Operating critical machine learning models in resource constrained regimes
Raghavendra Selvan, Julian Schön, Erik B Dam
TL;DR
This paper addresses the challenge of running deep learning models in resource-constrained clinical environments where data, compute, and energy requirements are barriers to deployment. It evaluates a subset of resource-efficiency strategies—automatic mixed precision (AMP), 8-bit optimiser, and half-precision weights, along with gradient/activation quantisation—on RSNA Mammography and LIDC-IDRI datasets across CNNs and transformer architectures. Key findings show that AMP can reduce memory and training time without hurting performance for CNNs, the 8-bit optimiser often improves convergence and lowers resource use, while transformer models are more sensitive to low-precision settings; best configurations include DenseNet with 8-bit optimiser and Swin Transformer with 8-bit optimiser plus half precision.

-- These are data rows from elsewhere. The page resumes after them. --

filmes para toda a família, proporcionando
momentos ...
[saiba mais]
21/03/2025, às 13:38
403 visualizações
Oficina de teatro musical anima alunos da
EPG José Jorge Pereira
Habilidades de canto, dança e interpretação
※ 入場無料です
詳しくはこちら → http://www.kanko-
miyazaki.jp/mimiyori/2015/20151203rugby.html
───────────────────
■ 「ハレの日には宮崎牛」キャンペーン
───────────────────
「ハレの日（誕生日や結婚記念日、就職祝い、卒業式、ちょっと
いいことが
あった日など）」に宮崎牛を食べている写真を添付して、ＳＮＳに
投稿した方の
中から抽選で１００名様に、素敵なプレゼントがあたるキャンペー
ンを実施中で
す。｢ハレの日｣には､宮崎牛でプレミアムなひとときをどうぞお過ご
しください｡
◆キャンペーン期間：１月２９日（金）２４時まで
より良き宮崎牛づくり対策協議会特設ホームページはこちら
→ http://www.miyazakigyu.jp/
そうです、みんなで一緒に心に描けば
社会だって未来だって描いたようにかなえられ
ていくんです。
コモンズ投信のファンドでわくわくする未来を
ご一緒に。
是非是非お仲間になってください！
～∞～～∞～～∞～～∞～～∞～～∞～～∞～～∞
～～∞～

The results suggest that resource-efficient techniques should be integrated into standard clinical-deployment pipelines to enable faster, greener, and more accessible medical imaging tools, though limitations such as lack of NAS exploration and real-edge deployment validation remain.
Abstract
The accelerated development of machine learning methods, primarily deep learning, are causal to the recent breakthroughs in medical image analysis and computer aided intervention. The resource consumption of deep learning models in terms of amount of training data, compute and energy costs are known to be massive. These large resource costs can be barriers in deploying these models in clinics, globally. To address this, there are cogent efforts within the machine learning community to introduce notions of resource efficiency. For instance, using quantisation to alleviate memory consumption. While most of these methods are shown to reduce the resource utilisation, they could come at a cost in performance. In this work, we probe into the trade-off between resource consumption and performance, specifically, when dealing with models that are used in critical settings such as in clinics.